Internet connection capability is set only if QoS is visited and the WAN/RED adapter is edited. Ok. How about QoS rules? There’s no way to define bandwith limits for any application? Only via…
https://docs.nethsecurity.org/en/latest/qos.html
shell? I can understand the controller/controlled scenario, but at least the … QoS dashboard for the current rules and some hints about change it?
Dashboard is really nice, however some tuneup might could make it nicer.
Internet connection, DPI-core, known hosts are not clickable, like other elements. But some are… newbies like asks themselves: why “some do, some don’t”?
System section tells people “change hostname”. Ok, it’s fine. How can I change system name? Makes sens to not edit if config is coming from controller, however… Why I can’t change it?
Dashboard shows if Multiwan is enabled. But if it’s not… network card or ip addresses are not shown.
Password: is mandatory only for devices to force default password change at first login, or it’s also mandatory for software?
Updates
After loading RC2, a “Bug & security fix” was available. Installed, that worked fine.
System update. It was an available option. It’s stated
New features are released with images. If a new image is available you can update the system to a new version. Alternatively upload a compatible firmware image.
This type of update will reboot the device (which will therefore not be reachable for a few dozen seconds) and then completely rewrites the firmware, preserving all the configurations. However it is recommended to save a configuration backup before proceeding with the upgrade.
I tried the update, but I completely didn’t get that:
- there was indeed an update
- and after firing the update sequence, the system, will automatically download, install, reboot without almost any message or update status.

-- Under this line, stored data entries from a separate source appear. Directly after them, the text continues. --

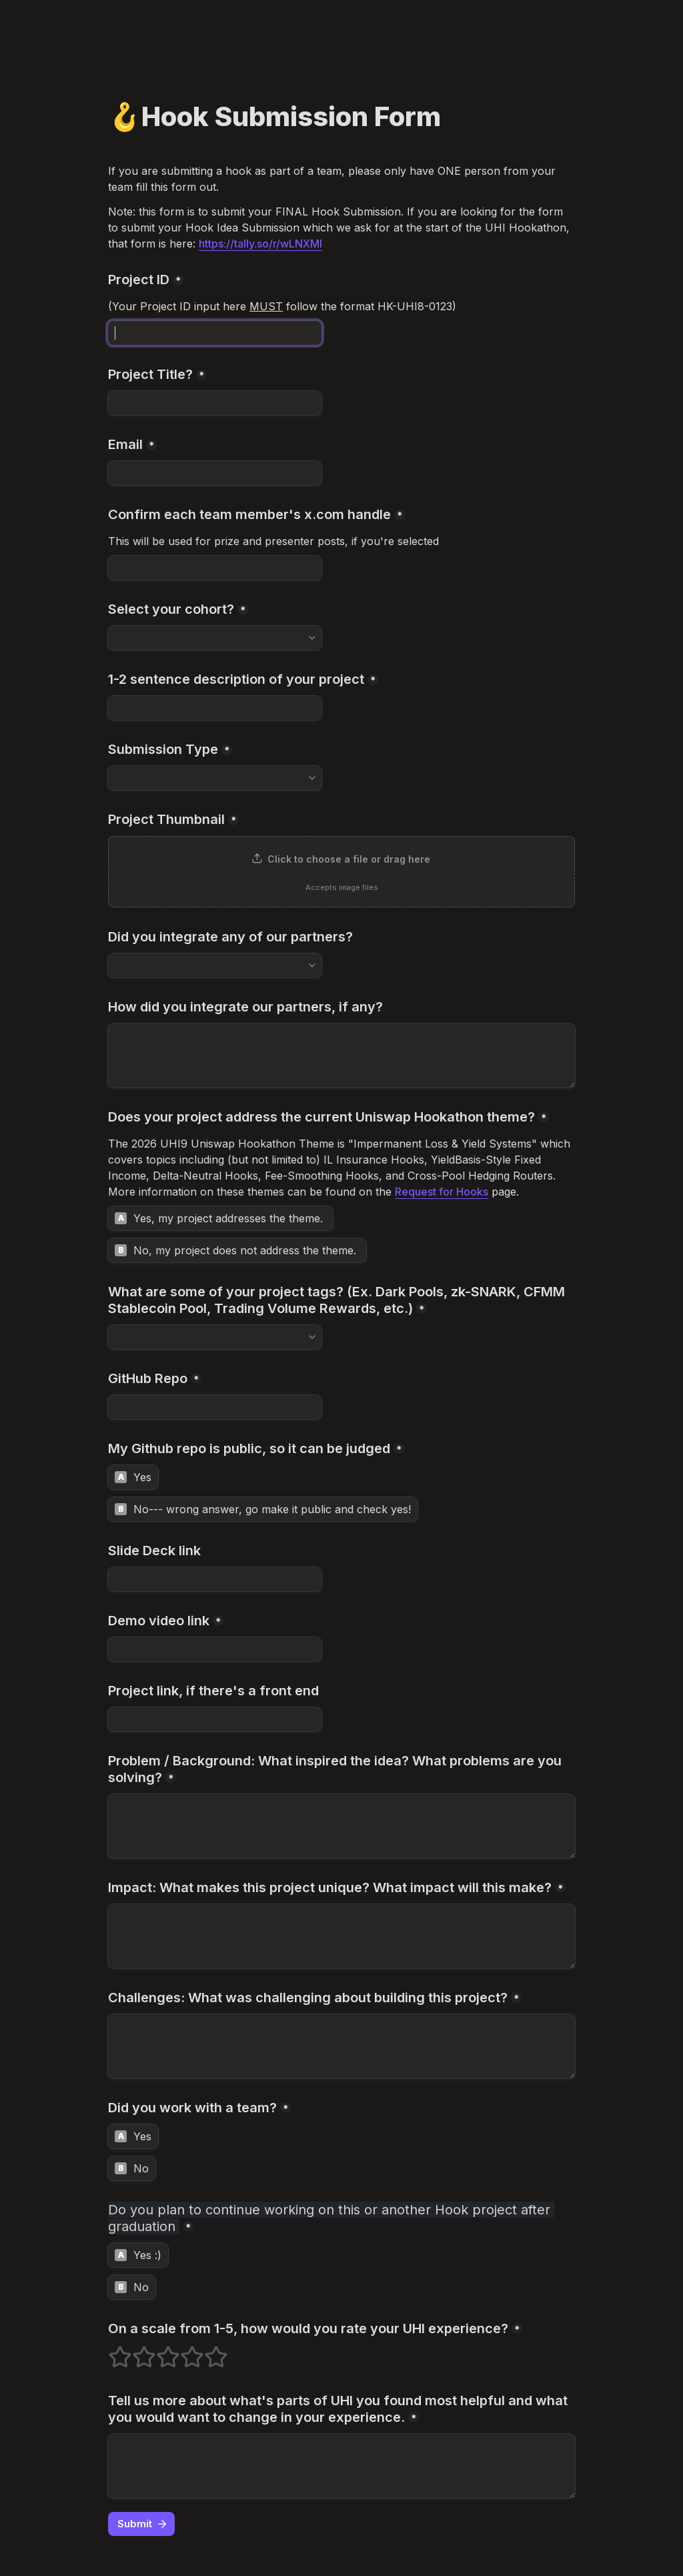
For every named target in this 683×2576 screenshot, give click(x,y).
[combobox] (214, 638)
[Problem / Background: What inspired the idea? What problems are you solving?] (341, 1826)
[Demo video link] (214, 1649)
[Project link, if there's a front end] (214, 1719)
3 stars (159, 2351)
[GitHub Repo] (214, 1407)
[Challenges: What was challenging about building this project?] (341, 2046)
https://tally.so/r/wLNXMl (260, 243)
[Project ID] (214, 333)
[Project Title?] (214, 403)
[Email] (214, 473)
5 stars (207, 2351)
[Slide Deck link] (214, 1579)
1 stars (111, 2351)
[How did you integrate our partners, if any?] (341, 1055)
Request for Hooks (441, 1191)
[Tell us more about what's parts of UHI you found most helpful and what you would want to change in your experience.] (341, 2466)
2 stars (135, 2351)
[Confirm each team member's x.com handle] (214, 568)
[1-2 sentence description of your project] (214, 708)
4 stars (183, 2351)
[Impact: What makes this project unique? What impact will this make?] (341, 1936)
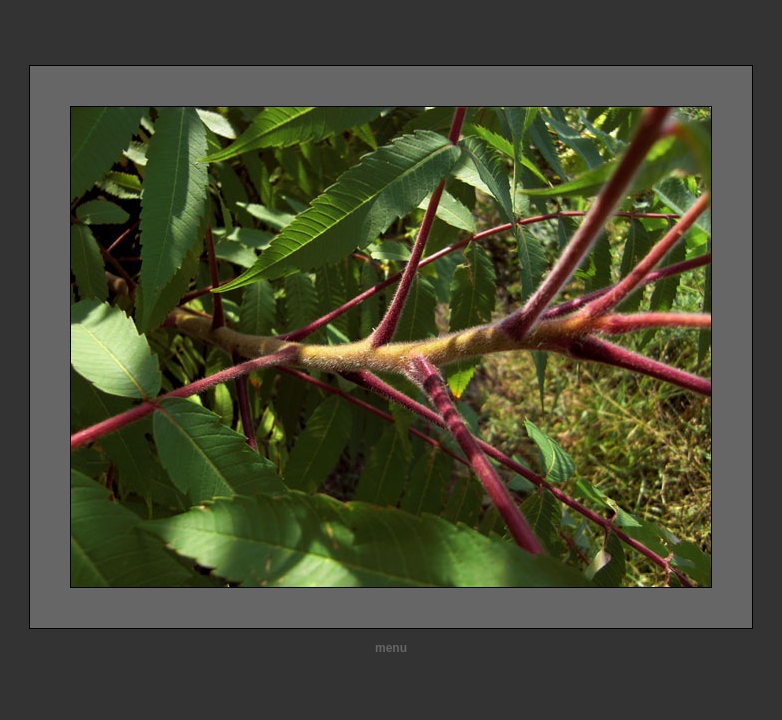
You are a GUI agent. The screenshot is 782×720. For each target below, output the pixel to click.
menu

Now the version reports Installed release: NethSecurity 8-23.05.3-ns.0.0.5-rc2-2-ge4b0cc1
(thus -2 into title), but i cannot fire in any way update check.
I receive however contraddictory messages…
New features are released with images. If a new image is available you can update the system to a new version. Alternatively upload a compatible firmware image.
- Backup your configuration before updating your NethSecurity system
- The current settings and configuration will be preserved
This is my suggestion for replacing the first part:
If a new image is available will be shown here.
You can update the system to this version; when updated is started, system will be automatically reboot without messages at the end of the installation.
Alternatively, you can upload a compatible firmware image.
I bet that can be rephrased even better.
Also: suggesting as nice practice to backup settings, however configuration will be preserved for the update… It’s only me getting “mixed signals” on how it’s better to behave?
Backup and restore. Only one configuration is allowed on NethSec. It’s a downgrade from NS7, and other devices allow multiple configuration. I am not into the condition to create a backup on the system, store it inside (like I’m probably gonna make a mess on reconfigure the system)… and roll back if something goes really wrong. As controller/controlled scenario, works. As a standalone system, is 10 years step back compared to appliances (some of them allow dual-firmware scenario as a fault tolerant option if the update goes sideways).
There are a lot of OpenWRT residuals. NTP servers (it’s necessary to have as default OpenWRT ones?) the default certificate (which still identifies as OpenWRT), logs (netdata[4913]: NETDATA_HOST_OS_ID_LIKE=lede openwrt)
Nice idea real time report. However… this fails because https://LANIP:19999 doesn’t work as default configuration. If something needs to be changed from default, state it into report page.
Edit:
NetData is accessible (at contrary of both 443 and 9090 ports) only on LAN as default?
Notification part is completly missing. Will notifications be handled only from the controller I mean… at least the daily report via email, c’mon
I’m really clunky in getting a gist of this distro, but the edges are still rough and make bleed the adopters.